As they journey to look for Alberon, they find that the woods they're sneaking through are full of various other characters with their own agendas - notably the Loup Garous, the vicious Wolves who previously captured Christopher, and the Merron, Christopher's own people, who have hopes and dreams of settling down under King Jonathon. Having spent much of The Poison Throne introducing a varied and interesting supporting cast, Kierney takes the brave decision to barely include any of them in this story - instead, it's heavily focused on the main trio and the new acquaintances they make. I'm using the word acquaintances rather than friends intentionally here - it's clear that both groups have too much at stake for normal friendships to be formed, instead they're both using each other to try and get what they want. The new characters are really well drawn and the development of Wynter, Razi and Chris is excellent once more, particularly the dialogue between Wynter and Chris, who are rapidly becoming one of my favourite recent romantic couples.
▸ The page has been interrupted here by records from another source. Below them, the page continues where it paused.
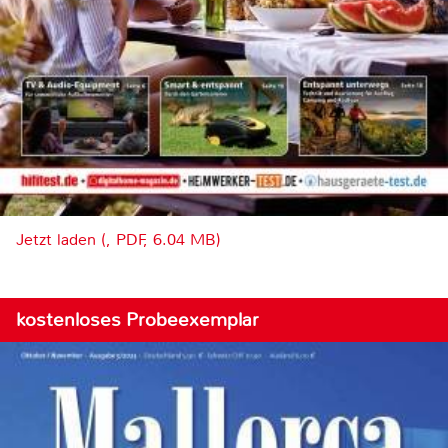
Jetzt laden (, PDF, 6.04 MB)
kostenloses Probeexemplar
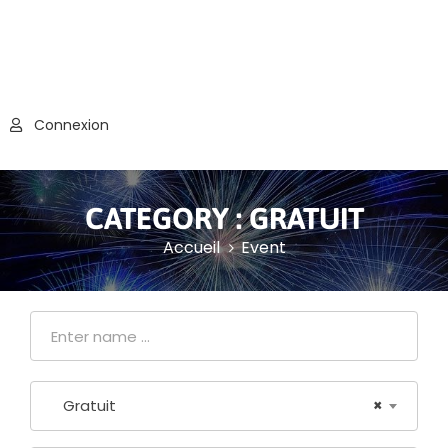
Connexion
CATEGORY :
GRATUIT
Accueil
Event
Gratuit
×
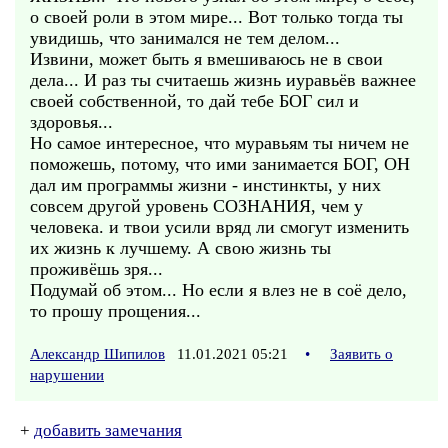
о своей роли в этом мире... Вот только тогда ты
увидишь, что занимался не тем делом...
Извини, может быть я вмешиваюсь не в свои
дела... И раз ты считаешь жизнь иуравьёв важнее
своей собственной, то дай тебе БОГ сил и
здоровья...
Но самое интересное, что муравьям ты ничем не
поможешь, потому, что ими занимается БОГ, ОН
дал им программы жизни - инстинкты, у них
совсем другой уровень СОЗНАНИЯ, чем у
человека. и твои усили вряд ли смогут изменить
их жизнь к лучшему. А свою жизнь ты
проживёшь зря...
Подумай об этом... Но если я влез не в соё дело,
то прошу прощения...
Александр Шипилов
11.01.2021 05:21
•
Заявить о
нарушении
+
добавить замечания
It's the high stakes and necessarily shady behaviour of both groups which make this such a powerful, thought-provoking fantasy. Some of the methods the 'heroes' are forced to use are decidedly far from normal heroic behaviour. The overriding, if unstated, question throughout the book is Does the end justify the means? It's an interesting one which will cause readers to consider their own views on the central trio and the people they meet, and that has to be a good thing. With envoys from pretty much every hated ruler for miles around seeing Prince Alberon, it looks like the third book will provide even more intriguing moral dilemmas.

All in all, this is a completely different book from the one I was expecting and a justifiable criticism might be that the central quest barely seems to have advanced much over the hundreds of pages - but when a diversion can be this enjoyable and stimulating and also flesh out the world and the characters so well, it would be a harsh reviewer indeed who could find it in them not to give this the full five stars. One very minor caveat, however - it felt decidedly more adult in tone than the previous book. Nothing I'd feel particularly unhappy about passing on to a mature reader in their mid-teens, but just be aware there's a couple of fairly gruesome deaths.

Extremely high recommendation, and book three is now pretty much top of my personal 'Most Wanted' list.

I'd like to thank the publishers for sending a copy to The Bookbag.

Further reading suggestion: Although it's not specifically aimed at teens, mature readers who enjoyed The Crowded Shadows and want to read more fantasy with politics and romance intertwined would be well advised to take a look at The Hundred Thousand Kingdoms by NK Jemisin.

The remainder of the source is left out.